- **YOUR ASSIGNMENT**:
Begin with the first line of the material and write out each line exactly, ending with the line that contains "la Vendimia anual". Pictures are not part of the copy.

- **DATA RECORDS**:

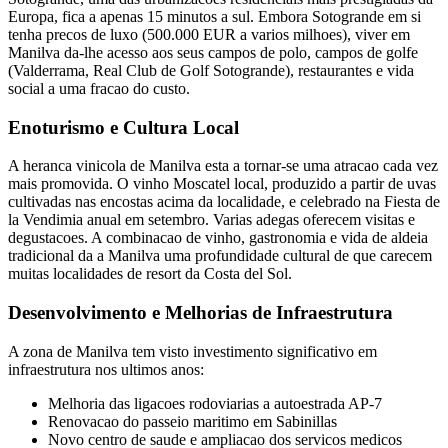
Europa, fica a apenas 15 minutos a sul. Embora Sotogrande em si
tenha precos de luxo (500.000 EUR a varios milhoes), viver em
Manilva da-lhe acesso aos seus campos de polo, campos de golfe
(Valderrama, Real Club de Golf Sotogrande), restaurantes e vida
social a uma fracao do custo.
Enoturismo e Cultura Local
A heranca vinicola de Manilva esta a tornar-se uma atracao cada vez
mais promovida. O vinho Moscatel local, produzido a partir de uvas
cultivadas nas encostas acima da localidade, e celebrado na Fiesta de
la Vendimia anual em setembro. Varias adegas oferecem visitas e
degustacoes. A combinacao de vinho, gastronomia e vida de aldeia
tradicional da a Manilva uma profundidade cultural de que carecem
muitas localidades de resort da Costa del Sol.
Desenvolvimento e Melhorias de Infraestrutura
A zona de Manilva tem visto investimento significativo em
infraestrutura nos ultimos anos:
Melhoria das ligacoes rodoviarias a autoestrada AP-7
Renovacao do passeio maritimo em Sabinillas
Novo centro de saude e ampliacao dos servicos medicos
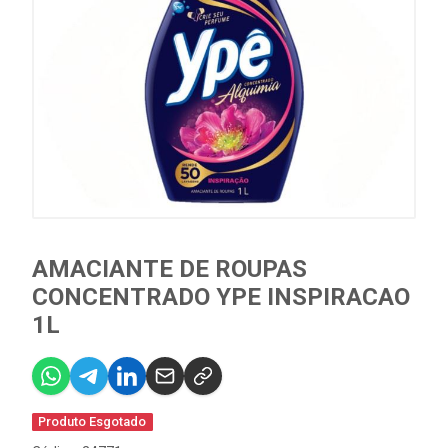
AMACIANTE DE ROUPAS
CONCENTRADO YPE INSPIRACAO
1L
Produto Esgotado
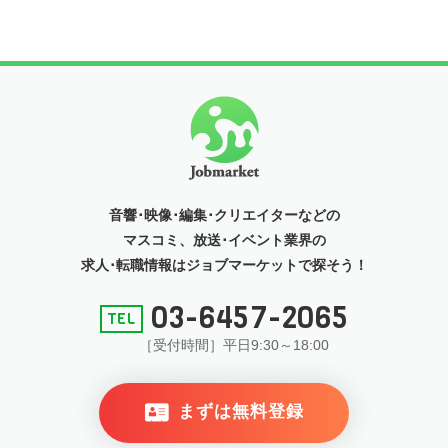
音響･映像･編集･クリエイターなどの
マスコミ、放送･イベント
業界の
求人･転職情報はジョブマーケットで探そう！
03-6457-2065
［受付時間］平日9:30～18:00
まずは無料登録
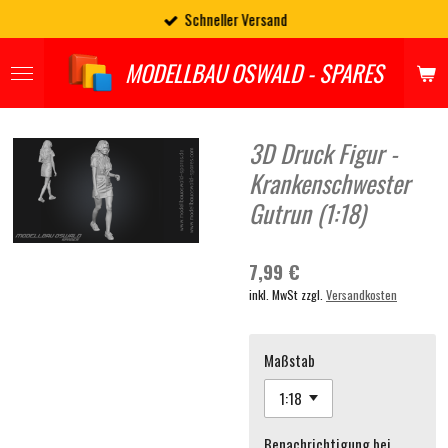
Schneller Versand
Zum
Hauptinhalt
springen
MODELLBAU OSWALD - SPARES
3D Druck Figur -
Krankenschwester
Gutrun (1:18)
7,99 €
inkl. MwSt zzgl.
Versandkosten
Maßstab
Benachrichtigung bei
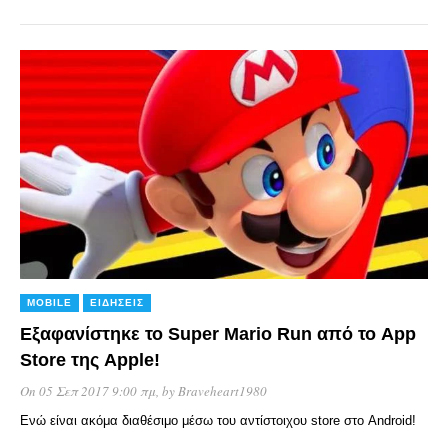
MOBILE
ΕΙΔΉΣΕΙΣ
Εξαφανίστηκε το Super Mario Run από το App
Store της Apple!
On 05 Σεπ 2017 9:00 πμ
, by
Braveheart1980
Ενώ είναι ακόμα διαθέσιμο μέσω του αντίστοιχου store στο Android!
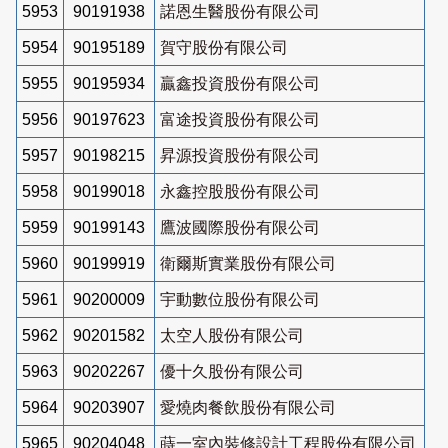
5953
90191938
諾恩生醫股份有限公司
5954
90195189
賀守股份有限公司
5955
90195934
贏鑫投資股份有限公司
5956
90197623
富途投資股份有限公司
5957
90198215
昇源投資股份有限公司
5958
90199018
永鑫控股股份有限公司
5959
90199143
鷹波國際股份有限公司
5960
90199919
衛爾斯實業股份有限公司
5961
90200009
宇動數位股份有限公司
5962
90201582
太空人股份有限公司
5963
90202267
優十久股份有限公司
5964
90203907
愛燒肉餐飲股份有限公司
5965
90204048
蒔一室內裝修設計工程股份有限公司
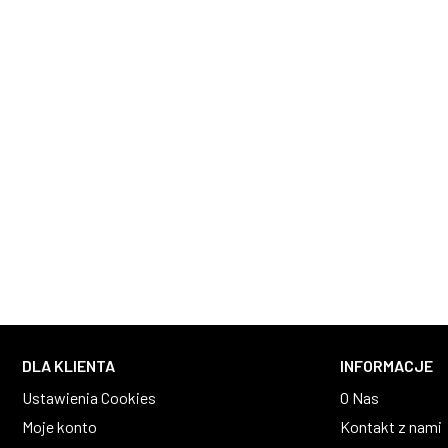
DLA KLIENTA
INFORMACJE
Ustawienia Cookies
O Nas
Moje konto
Kontakt z nami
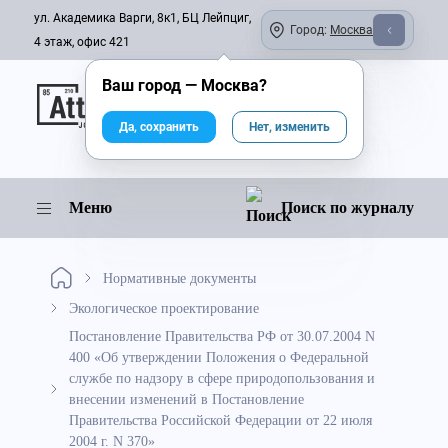
ул. Академика Варги, 8к1, БЦ Лейпциг,
Город:
Москва
4 этаж, офис 421
Ваш город —
Москва
?
Онлайн-журнал
Да, сохранить
Нет, изменить
Меню
Поиск по журналу
Нормативные документы
Экологическое проектирование
Постановление Правительства РФ от 30.07.2004 N
400 «Об утверждении Положения о Федеральной
службе по надзору в сфере природопользования и
внесении изменений в Постановление
Правительства Российской Федерации от 22 июля
2004 г. N 370»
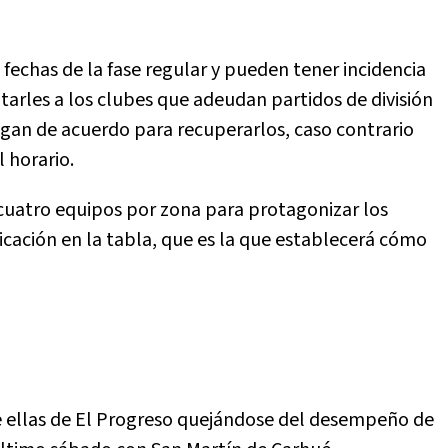
fechas de la fase regular y pueden tener incidencia
icitarles a los clubes que adeudan partidos de división
ngan de acuerdo para recuperarlos, caso contrario
l horario.
 cuatro equipos por zona para protagonizar los
icación en la tabla, que es la que establecerá cómo
de ellas de El Progreso quejándose del desempeño de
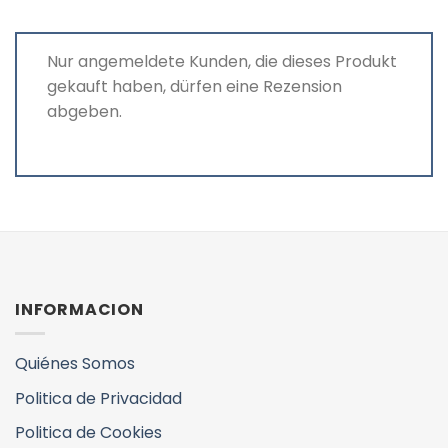
Nur angemeldete Kunden, die dieses Produkt
gekauft haben, dürfen eine Rezension
abgeben.
INFORMACION
Quiénes Somos
Politica de Privacidad
Politica de Cookies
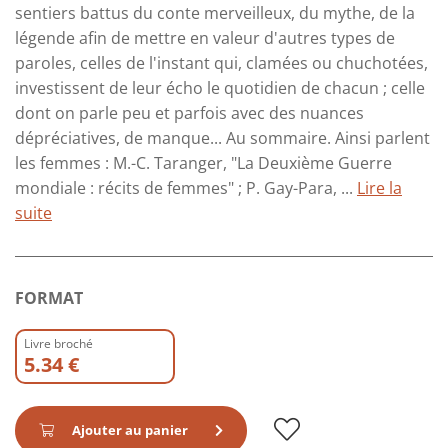
sentiers battus du conte merveilleux, du mythe, de la
légende afin de mettre en valeur d'autres types de
paroles, celles de l'instant qui, clamées ou chuchotées,
investissent de leur écho le quotidien de chacun ; celle
dont on parle peu et parfois avec des nuances
dépréciatives, de manque... Au sommaire. Ainsi parlent
les femmes : M.-C. Taranger, "La Deuxième Guerre
mondiale : récits de femmes" ; P. Gay-Para, ...
Lire la
suite
FORMAT
Livre broché
5.34 €
Ajouter au panier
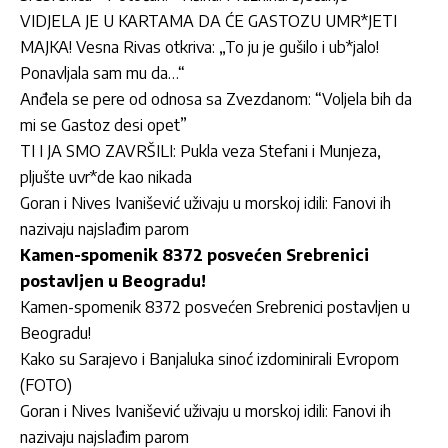
VIDJELA JE U KARTAMA DA ĆE GASTOZU UMR*JETI
MAJKA! Vesna Rivas otkriva: „To ju je gušilo i ub*jalo!
Ponavljala sam mu da…“
Anđela se pere od odnosa sa Zvezdanom: “Voljela bih da
mi se Gastoz desi opet”
TI I JA SMO ZAVRŠILI: Pukla veza Stefani i Munjeza,
pljušte uvr*de kao nikada
Goran i Nives Ivanišević uživaju u morskoj idili: Fanovi ih
nazivaju najslađim parom
Kamen-spomenik 8372 posvećen Srebrenici
postavljen u Beogradu!
Kamen-spomenik 8372 posvećen Srebrenici postavljen u
Beogradu!
Kako su Sarajevo i Banjaluka sinoć izdominirali Evropom
(FOTO)
Goran i Nives Ivanišević uživaju u morskoj idili: Fanovi ih
nazivaju najslađim parom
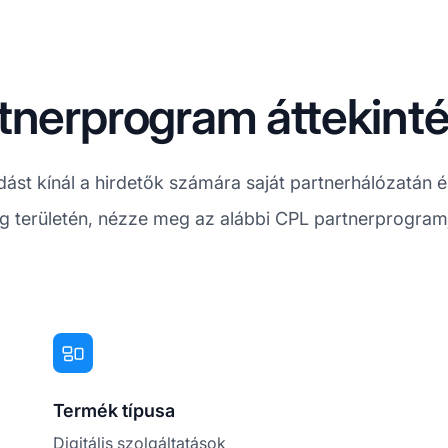
tnerprogram áttekint
t kínál a hirdetők számára saját partnerhálózatán és
ng területén, nézze meg az alábbi CPL partnerprogram
Termék típusa
Digitális szolgáltatások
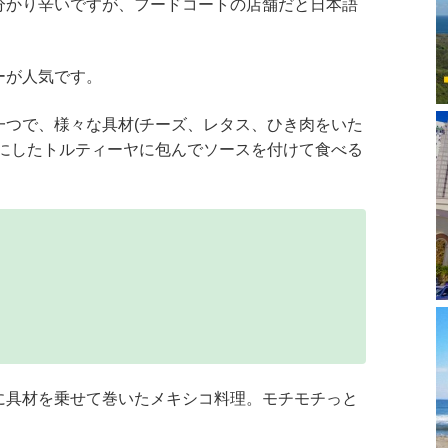
分かり辛いですが、フードコートの店舗だと日本語
ーが人気です。
一つで、様々な具材(チーズ、レタス、ひき肉をいた
きにしたトルティーヤに包んでソースを付けて食べる
に具材を乗せて巻いたメキシコ料理。モチモチっと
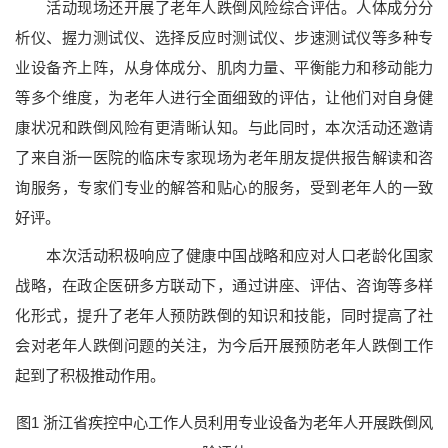
活动现场还开展了老年人跌倒风险综合评估。人体成分分
析仪、握力测试仪、选择反应时测试仪、步速测试仪等多种专
业设备齐上阵，从身体成分、肌肉力量、平衡能力和移动能力
等多个维度，为老年人进行全面细致的评估，让他们对自身健
康状况和跌倒风险有更清晰认知。与此同时，本次活动还邀请
了来自浙一医院的临床专家现场为老年朋友提供报告解读和咨
询服务，专家们专业的解答和贴心的服务，受到老年人的一致
好评。
本次活动积极响应了健康中国战略和应对人口老龄化国家
战略，在政企医研多方联动下，通过讲座、评估、咨询等多样
化形式，提升了老年人预防跌倒的知识和技能，同时提高了社
会对老年人跌倒问题的关注，为今后开展预防老年人跌倒工作
起到了积极推动作用。
图1 浙江省疾控中心工作人员利用专业设备为老年人开展跌倒风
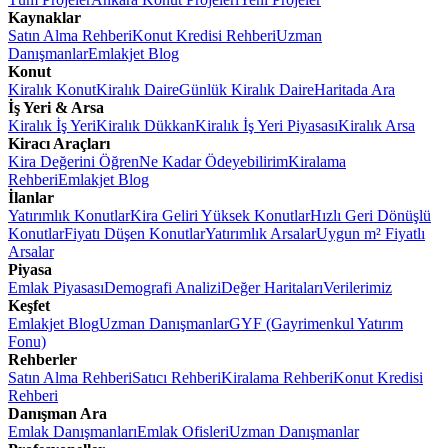
Kaynaklar
Satın Alma Rehberi
Konut Kredisi Rehberi
Uzman
Danışmanlar
Emlakjet Blog
Konut
Kiralık Konut
Kiralık Daire
Günlük Kiralık Daire
Haritada Ara
İş Yeri & Arsa
Kiralık İş Yeri
Kiralık Dükkan
Kiralık İş Yeri Piyasası
Kiralık Arsa
Kiracı Araçları
Kira Değerini Öğren
Ne Kadar Ödeyebilirim
Kiralama
Rehberi
Emlakjet Blog
İlanlar
Yatırımlık Konutlar
Kira Geliri Yüksek Konutlar
Hızlı Geri Dönüşlü
Konutlar
Fiyatı Düşen Konutlar
Yatırımlık Arsalar
Uygun m² Fiyatlı
Arsalar
Piyasa
Emlak Piyasası
Demografi Analizi
Değer Haritaları
Verilerimiz
Keşfet
Emlakjet Blog
Uzman Danışmanlar
GYF (Gayrimenkul Yatırım
Fonu)
Rehberler
Satın Alma Rehberi
Satıcı Rehberi
Kiralama Rehberi
Konut Kredisi
Rehberi
Danışman Ara
Emlak Danışmanları
Emlak Ofisleri
Uzman Danışmanlar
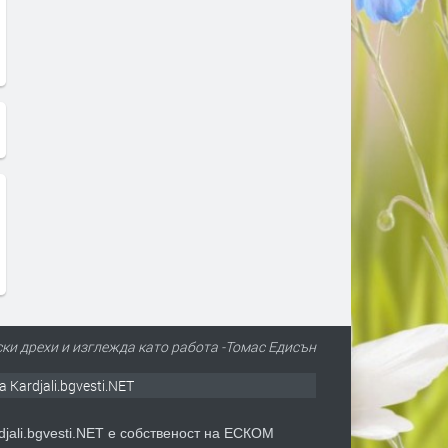
ски дрехи и изглежда като работа -Томас Едисън
а Kardjali.bgvesti.NET
djali.bgvesti.NET е собственост на ЕСКОМ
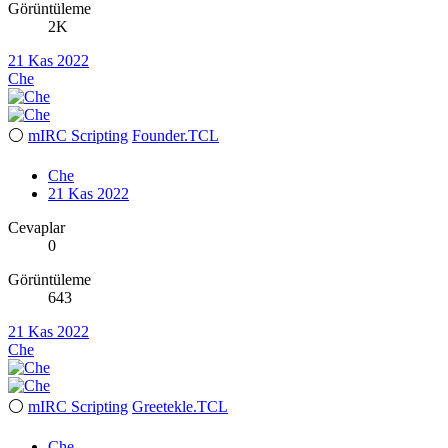
Görüntüleme
2K
21 Kas 2022
Che
⚪
mIRC Scripting
Founder.TCL
Che
21 Kas 2022
Cevaplar
0
Görüntüleme
643
21 Kas 2022
Che
⚪
mIRC Scripting
Greetekle.TCL
Che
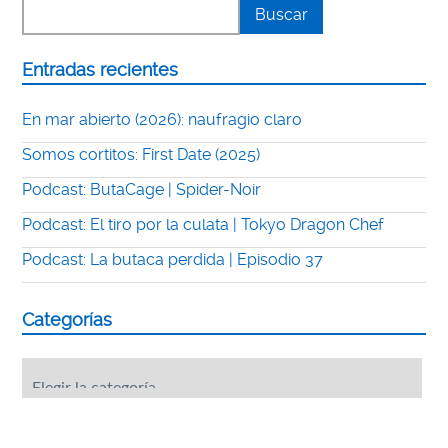
Entradas recientes
En mar abierto (2026): naufragio claro
Somos cortitos: First Date (2025)
Podcast: ButaCage | Spider-Noir
Podcast: El tiro por la culata | Tokyo Dragon Chef
Podcast: La butaca perdida | Episodio 37
Categorías
Categorías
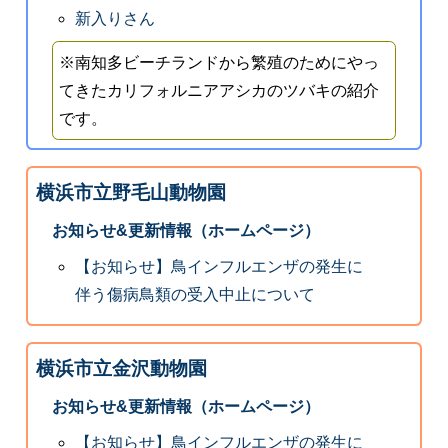
新入りさん
※南知多ビーチランドから繁殖のためにやっ
てきたカリフォルニアアシカのツバキの紹介
です。
横浜市立野毛山動物園
お知らせ&更新情報（ホームページ）
【お知らせ】鳥インフルエンザの発生に
伴う傷病鳥類の受入中止について
横浜市立金沢動物園
お知らせ&更新情報（ホームページ）
【お知らせ】鳥インフルエンザの発生に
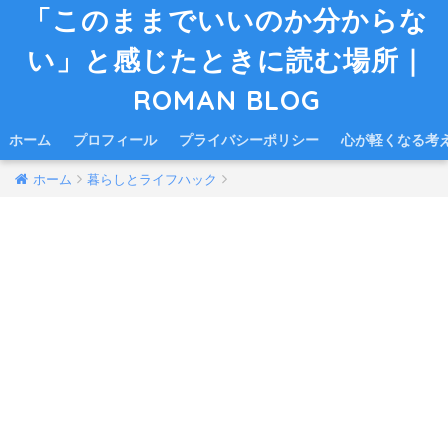
「このままでいいのか分からな
い」と感じたときに読む場所｜
ROMAN BLOG
ホーム
プロフィール
プライバシーポリシー
心が軽くなる考
ホーム
暮らしとライフハック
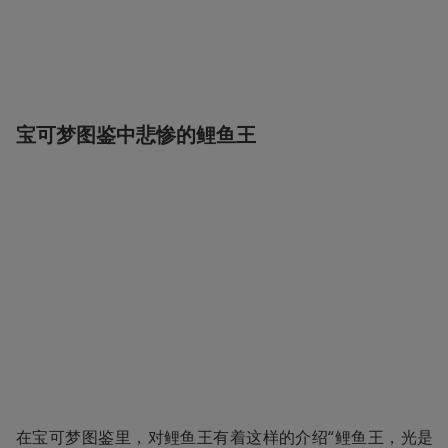
宝可梦图鉴中悲惨的鲤鱼王
在宝可梦图鉴里，对鲤鱼王有着这样的介绍“鲤鱼王，光是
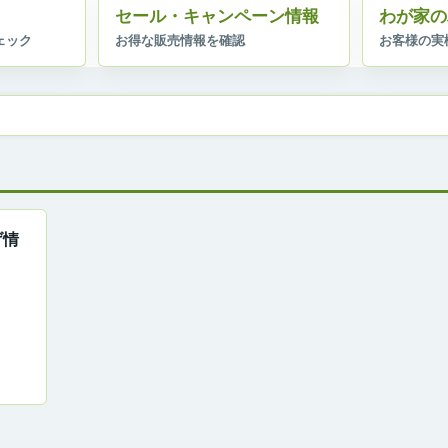
セール・キャンペーン情報
わが家の
げ情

- **RESPONSE**:
Europa, fica a apenas 15 minutos a sul. Embora Sotogrande em si
tenha precos de luxo (500.000 EUR a varios milhoes), viver em
Manilva da-lhe acesso aos seus campos de polo, campos de golfe
(Valderrama, Real Club de Golf Sotogrande), restaurantes e vida
social a uma fracao do custo.
Enoturismo e Cultura Local
A heranca vinicola de Manilva esta a tornar-se uma atracao cada vez
mais promovida. O vinho Moscatel local, produzido a partir de uvas
cultivadas nas encostas acima da localidade, e celebrado na Fiesta de
la Vendimia anual em setembro. Varias adegas oferecem visitas e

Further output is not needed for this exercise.